Nick Scali Limited (ASX: NCK) share price jumps 17.3%

Nick Scali’s shares have surged after reporting its FY20 result.

Nick Scali announced that its sales revenue fell by 2.1% to $262.5 million. Same store sales decreased by 6.7%, however written orders grew 9% and same store sales orders rose 4%. May and June sales orders grew by 72% year on year. The company opened one new store in FY20 – a store in Auckland.

The online store was launched for all categories and achieved sales of $3 million for the last quarter.

The gross margin fell by 20 basis point (0.20%) to 62.7%.

EBITDA (click here to learn what EBITDA means) increased by 2.5% to $65.7 million and EBIT rose by 1.7% to $60.8 million. The EBIT margin improved by 90 basis points (0.90%) to 23.2%.

The revenue decline and EBIT growth led to net profit after tax (NPAT) being flat at $42.1 million. Earnings/profit per share (EPS) was also flat at 52 cents.

However, operating cash flow before interest and tax rose by 22.6% to $75.4 million.

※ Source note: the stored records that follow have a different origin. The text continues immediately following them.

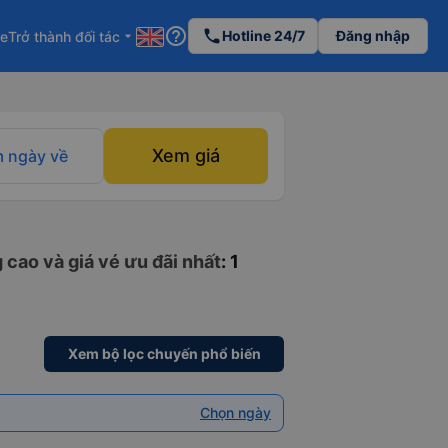
help_outline
phone
Hotline 24/7
Đăng nhập
re
Trở thành đối tác
arrow_drop_down
Xem giá
 ngày về
 cao và giá vé ưu đãi nhất
: 1
Xem bộ lọc chuyến phổ biến
Chọn ngày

Scentre Group’s (ASX: SCG) painful valuation drop

Scentre is expecting to report its half year result to 30 June 2020 later this month. But management wanted to give an update ahead of the release.

The shopping centre business is expecting to report that net operating cashflow (after interest, overheads and tax) will be more than $250 million for the half year. That’s still subject to external audit as well as board review.

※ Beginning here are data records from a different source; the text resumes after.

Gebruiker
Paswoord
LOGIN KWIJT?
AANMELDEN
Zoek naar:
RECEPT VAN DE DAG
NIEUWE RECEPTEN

In HY19 the business made net cash flow from operating activities of $629.1 million, so it appears that Scentre has suffered a heavy decline in these six months. Scentre hasn’t received any funds from the Australian Government under its jobkeeper scheme.

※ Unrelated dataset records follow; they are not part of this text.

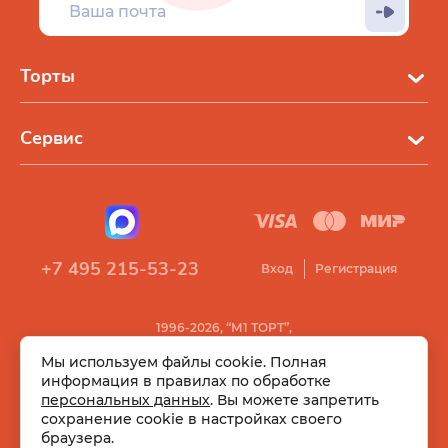
Торты
Сервис
+7 495 215-53-23
Вход
Регистрация
1996-2026, “М1 ТОРТ”,
Все права защищены
Мы используем файлы cookie. Полная
информация в правилах по обработке
персональных данных
. Вы можете запретить
сохранение cookie в настройках своего
браузера.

Scentre will also announce changes to its property values. It’s expecting its property portfolio to reduce in value by about 10% compared to the value at 31 December 2019. This is largely due to the estimated impact of COVID-19.

Management said that it still has available liquidity of $4.4 billion. The board has decided to revert the remuneration for directors and the management team back to previous levels, effective from August 2020.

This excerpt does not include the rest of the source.